The lower left of the figure shows a schedule assuming a single input port, a single output port, and a single adder. The entire graph can be computed in four clock cycles. In the fourth clock cycle, the output is written. Simultaneously, the state variables T1 and T2 are updated for the next iteration of the algorithm.

The lower right of the figure shows a register assignment. Besides two registers, R1 and R2 to hold the state variables, two additional registers R3 and R4 are needed.

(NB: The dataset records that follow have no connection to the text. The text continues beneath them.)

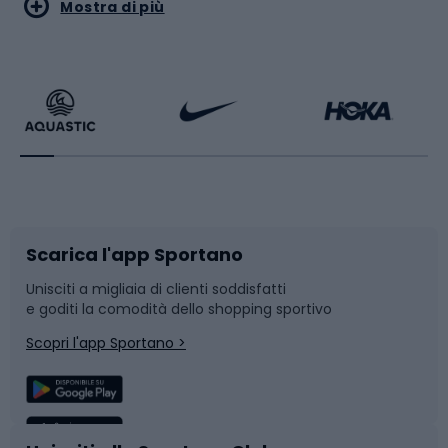
Sport acquatici
Sport di arti marziali
Mostra di più
Calzature da escursionismo
Palestra e fitness
Bikepacking
Sport con le racchette
Corsa orientamento
Scarpe da ciclismo
Scarica l'app Sportano
Bushcraft
Slitte e slittini
Unisciti a migliaia di clienti soddisfatti
e goditi la comodità dello shopping sportivo
Corsa
Snowboard
Scopri l'app Sportano >
Sport di squadra
Camminata nordica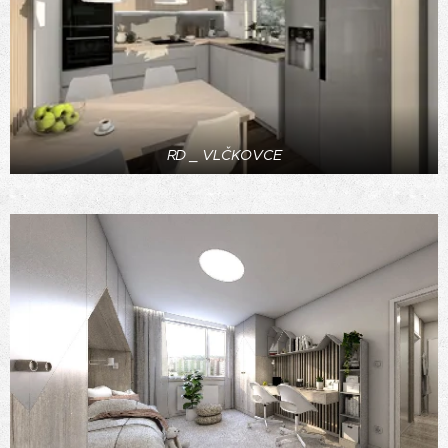
RD _ VLČKOVCE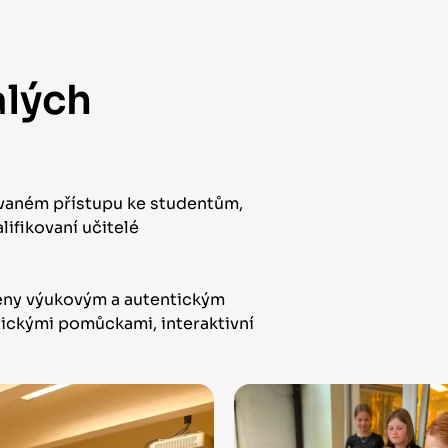
alých
ovaném přístupu ke studentům,
ifikovaní učitelé
eny výukovým a autentickým
ickými pomůckami, interaktivní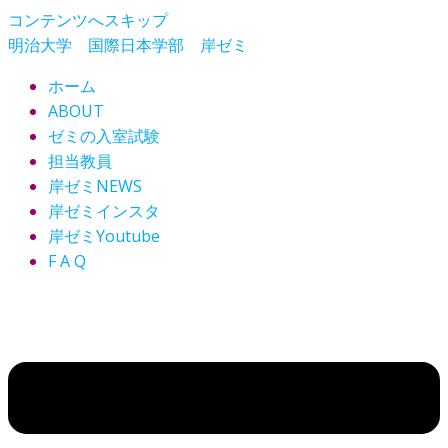
コンテンツへスキップ
明治大学 国際日本学部 岸ゼミ
ホーム
ABOUT
ゼミの入室試験
担当教員
岸ゼミNEWS
岸ゼミインスタ
岸ゼミYoutube
F A Q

Note that R3, holding the input x1, cannot be overwritten after a single clock cycle because this value is written into T1 at the end of the schedule.

The RTL of this algorithm looks as follows.

Cycle 1: R3 <- IN
Cycle 2: R4 <- R3 + T1
Cycle 3: R4 <- R4 + T2
Cycle 4: OUT <- R4; T2 <- T1; T1 <- R3

Even though we have discussed scheduling, allocation and assignment in the context of mapping arithmetic expressions to hardware, it’s clear that these design techniques apply to a wide variety of design tasks. In fact, they are the core operations of high level synthesis, which aims to turn (imperative) C programs to (parallel) RTL descriptions.

Bit-Serial Design

Attention

The examples discussed in this section are available on https://github.com/wpi-ece574-f22/ex-arithmetic

Arithmetic operations have a great deal of natural regularity and parallelism. An expression such as

wire [0:1023] a, b, c;
assign c = a + b;

consists in fact of 1023 single-bit additions. A traditional, straightforward implementation of such an adder is to define a full-adder module.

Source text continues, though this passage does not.